Define $K=\operatorname{Ker}(R\rightarrow\prod\limits_{\mathfrak p\in V(I)}R_{\mathfrak p})$, and $J=\left\{x\in R\mid x\in xK\right\}$. We would like to show that $I=J$, and hence $I$ is indeed determined by $V(I)$ alone.
As stated in the question, if $x\in K$, then $\forall\mathfrak p\in V(I)$, we know $\exists y\not\in\mathfrak p$ such that $xy=0$. Hence $x\in\bigcap\limits_{\mathfrak p\in V(I)}\mathfrak p=\sqrt I$, and it follows that $K\subseteq\sqrt I$.

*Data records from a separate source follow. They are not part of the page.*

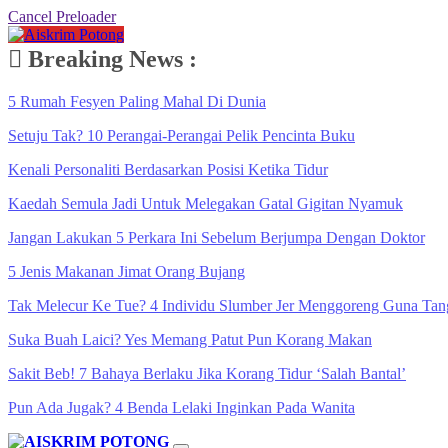
Cancel Preloader
Breaking News :
5 Rumah Fesyen Paling Mahal Di Dunia
Setuju Tak? 10 Perangai-Perangai Pelik Pencinta Buku
Kenali Personaliti Berdasarkan Posisi Ketika Tidur
Kaedah Semula Jadi Untuk Melegakan Gatal Gigitan Nyamuk
Jangan Lakukan 5 Perkara Ini Sebelum Berjumpa Dengan Doktor
5 Jenis Makanan Jimat Orang Bujang
Tak Melecur Ke Tue? 4 Individu Slumber Jer Menggoreng Guna Tan
Suka Buah Laici? Yes Memang Patut Pun Korang Makan
Sakit Beb! 7 Bahaya Berlaku Jika Korang Tidur ‘Salah Bantal’
Pun Ada Jugak? 4 Benda Lelaki Inginkan Pada Wanita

Now we show that $J$ is an ideal containing $I$. From Stacks Project Lemma 10.107.2, we know that $\forall x\in I$, $x\in xI\subseteq xK$, thus $I\subseteq J$ follows from the definition.

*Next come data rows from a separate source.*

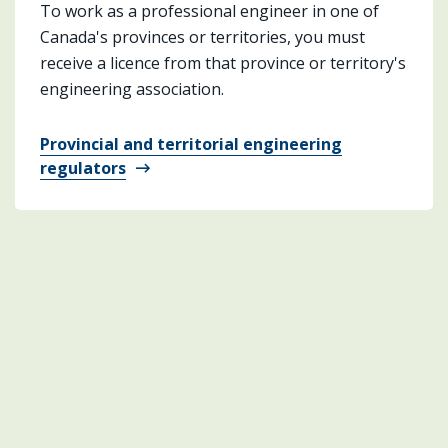
To work as a professional engineer in one of
Canada's provinces or territories, you must
receive a licence from that province or territory's
engineering association.
Provincial and territorial engineering
regulators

Next let $x,y\in J$. Take $f,g\in K$ such that $x=xf,\,y=yg$. Then we see that $(x+y)=(x+y)(f+g-fg)$ by a simple calculation, so $x+y\in J$ as well. And for any $r\in R$, it is obvious that $rx\in J$. Thus $J$ is an ideal of $R$ containing $I$.

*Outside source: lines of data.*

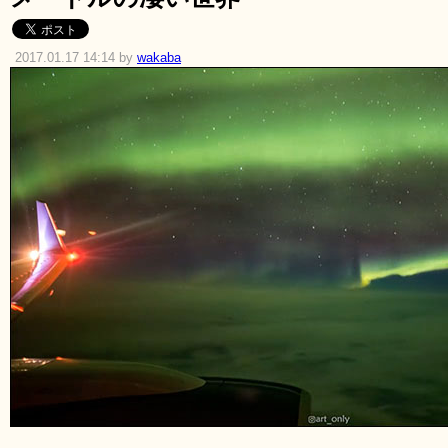
2017.01.17 14:14 by
wakaba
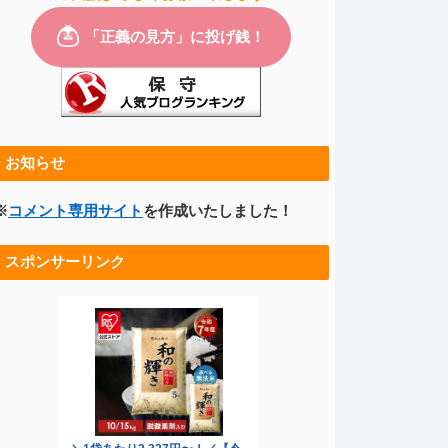
お知らせ
※
コメント専用サイト
を作成いたしました！
スポンサーリンク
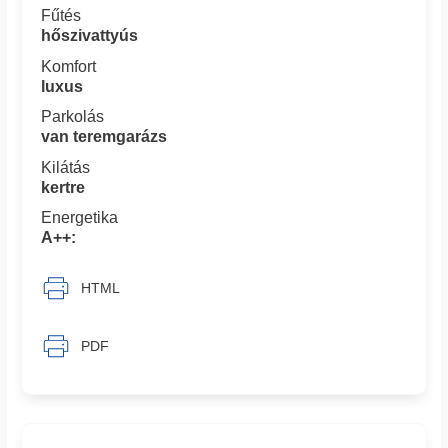
Fűtés
hőszivattyús
Komfort
luxus
Parkolás
van teremgarázs
Kilátás
kertre
Energetika
A++:
HTML
PDF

Finally we show that $I=J$.
Take $x\in J$. By definition, $x=xk$ for some $k\in K$. Hence $x=xk=xk^2=\cdots=xk^n,\,\forall n\in\mathbb N$. As we observed in the beginning, $K\subseteq\sqrt I$, so $\exists n\in\mathbb N$ such that $k^n\in I$. It follows that $x=xk^n\in I$. Therefore $I=J$ as we wanted to show.
Hope this helps other confused people.